Name
Albert Exall
Conflict
First World War
Date of Death / Age
18/04/1915
Rank, Service Number & Service Details
Private
L/5473
The Queen's (Royal West Surrey Regiment)
1st Bn.
Awards: Service Medals/Honour Awards
Not Yet Researched
Cemetery/Memorial: Name/Reference/Country
YPRES (MENIN GATE) MEMORIAL
Panel 45 and 47.
Belgium
Headstone Inscription
Not Researched
UK & Other Memorials
Bushey Town Memorial, St James’ Church Memorial, Bushey
Pre War
Born in Bermondsey in 1880, Albert Exall was the son of Frederick and Sarah Ann Exall of 29, Cottage Row, Walworth, Southwark. He was baptised at St John the Evangelist Church in Walworth on 19 September 1880. He had a brother, named William James Exall.
There is very little information about Albert and his family, but the document ‘Canada, British Regimental Registers of Service 1756-1900, Foot Soldiers 1868-1900 Register’ includes a record for Albert which shows he attested in London in 1889, aged 19, as Private 5473 with the 97th Foot Soldiers. He gave his trade at enlistment as a Labourer and was living in Walworth at that time.
Although the 97th Foot were garrisoned at Halifax in Canada between 1877 and 1880, it is not clear whether they had any further presence in Canada, nor whether Albert had actually been posted there. The 97th Foot was amalgamated with the 50th Regiment of Foot in 1881 to form the Queen’s Own Royal West Kent Regiment. The 50th Foot was embodied in 1756 as the 1st Battalion and the 97th as the 2nd Battalion in 1824.
The 2nd Battalion was sent to Egypt in 1889 for six months, returning to England in March 1900 to mobilise into a new 8th Division going to South Africa, which was in the middle of the Second Boer War.

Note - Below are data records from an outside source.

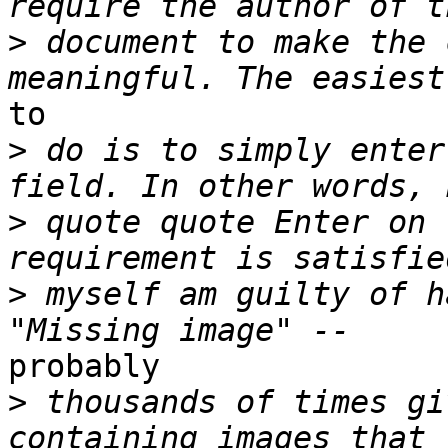
>
 document to make the 
to

>
 do is to simply enter
>
 quote quote Enter on 
>
 myself am guilty of h
probably

>
 thousands of times gi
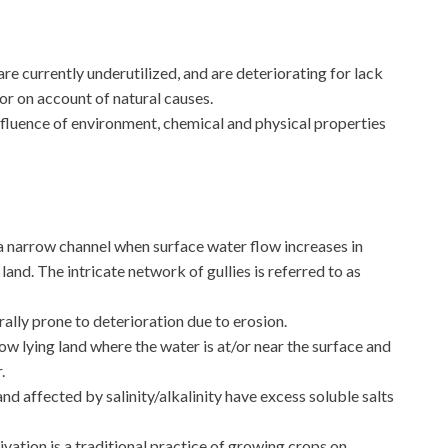
re currently underutilized, and are deteriorating for lack
r on account of natural causes.
nfluence of environment, chemical and physical properties
 a narrow channel when surface water flow increases in
land. The intricate network of gullies is referred to as
erally prone to deterioration due to erosion.
t low lying land where the water is at/or near the surface and
.
and affected by salinity/alkalinity have excess soluble salts
tivation is a traditional practice of growing crops on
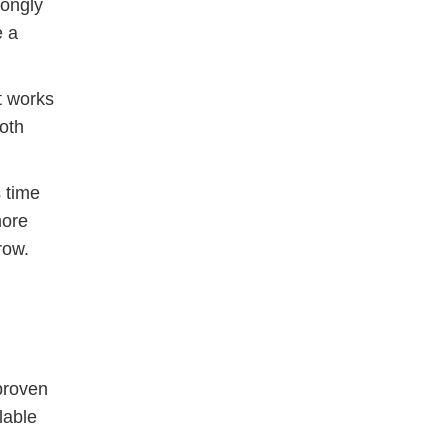
rongly
e a
t works
oth
 time
more
row.
 proven
lable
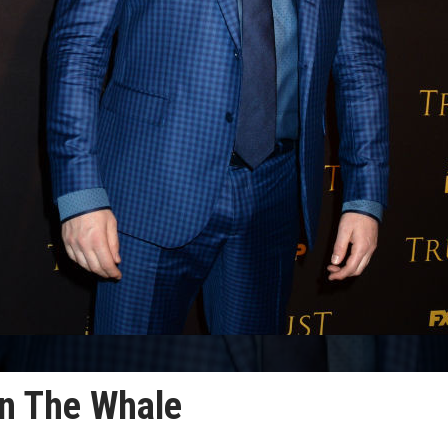
in The Whale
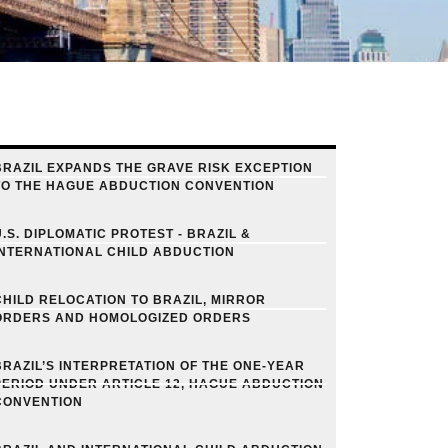
BRAZIL EXPANDS THE GRAVE RISK EXCEPTION
TO THE HAGUE ABDUCTION CONVENTION
U.S. DIPLOMATIC PROTEST - BRAZIL &
INTERNATIONAL CHILD ABDUCTION
CHILD RELOCATION TO BRAZIL, MIRROR
ORDERS AND HOMOLOGIZED ORDERS
BRAZIL’S INTERPRETATION OF THE ONE-YEAR
PERIOD UNDER ARTICLE 12, HAGUE ABDUCTION
CONVENTION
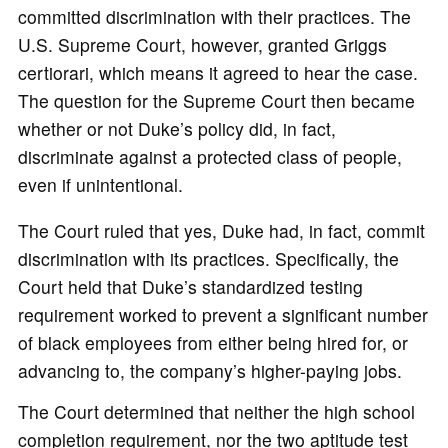
committed discrimination with their practices. The
U.S. Supreme Court, however, granted Griggs
certiorari, which means it agreed to hear the case.
The question for the Supreme Court then became
whether or not Duke’s policy did, in fact,
discriminate against a protected class of people,
even if unintentional.
The Court ruled that yes, Duke had, in fact, commit
discrimination with its practices. Specifically, the
Court held that Duke’s standardized testing
requirement worked to prevent a significant number
of black employees from either being hired for, or
advancing to, the company’s higher-paying jobs.
The Court determined that neither the high school
completion requirement, nor the two aptitude test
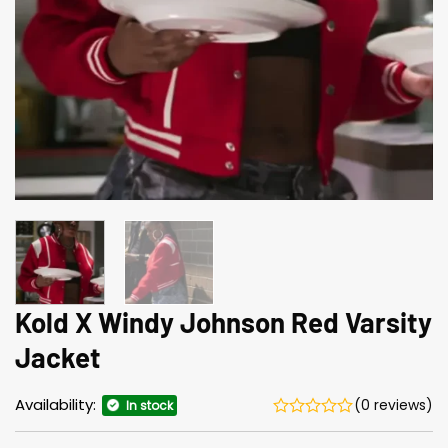
Kold X Windy Johnson Red Varsity
Jacket
Availability:
(0 reviews)
In stock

It stayed in South Africa until early November 1902, when it left Cape Town for Ceylon, then served in Hong Kong, Singapore, Peshawar and Multan before the outbreak of the First World War.
Wartime Service
Albert had attested in London in 1889 with the 97th Foot Soldiers, which was later amalgamated into the 2nd Battalion of the Queen's Own Royal West Kent Regiment. It is not known at what point Albert moved to the 1st Battalion, which was a regular army unit stationed in Dublin at the outbreak of war and one of first units to be deployed to France.
Albert served in France and Flanders and was killed in action on 18 April 1915. He is remembered with honour at the Menin Gate Memorial at Ypres in Belgium and is commemorated on the Bushey Memorial. His death was also recorded in the St James’ Parish Magazine.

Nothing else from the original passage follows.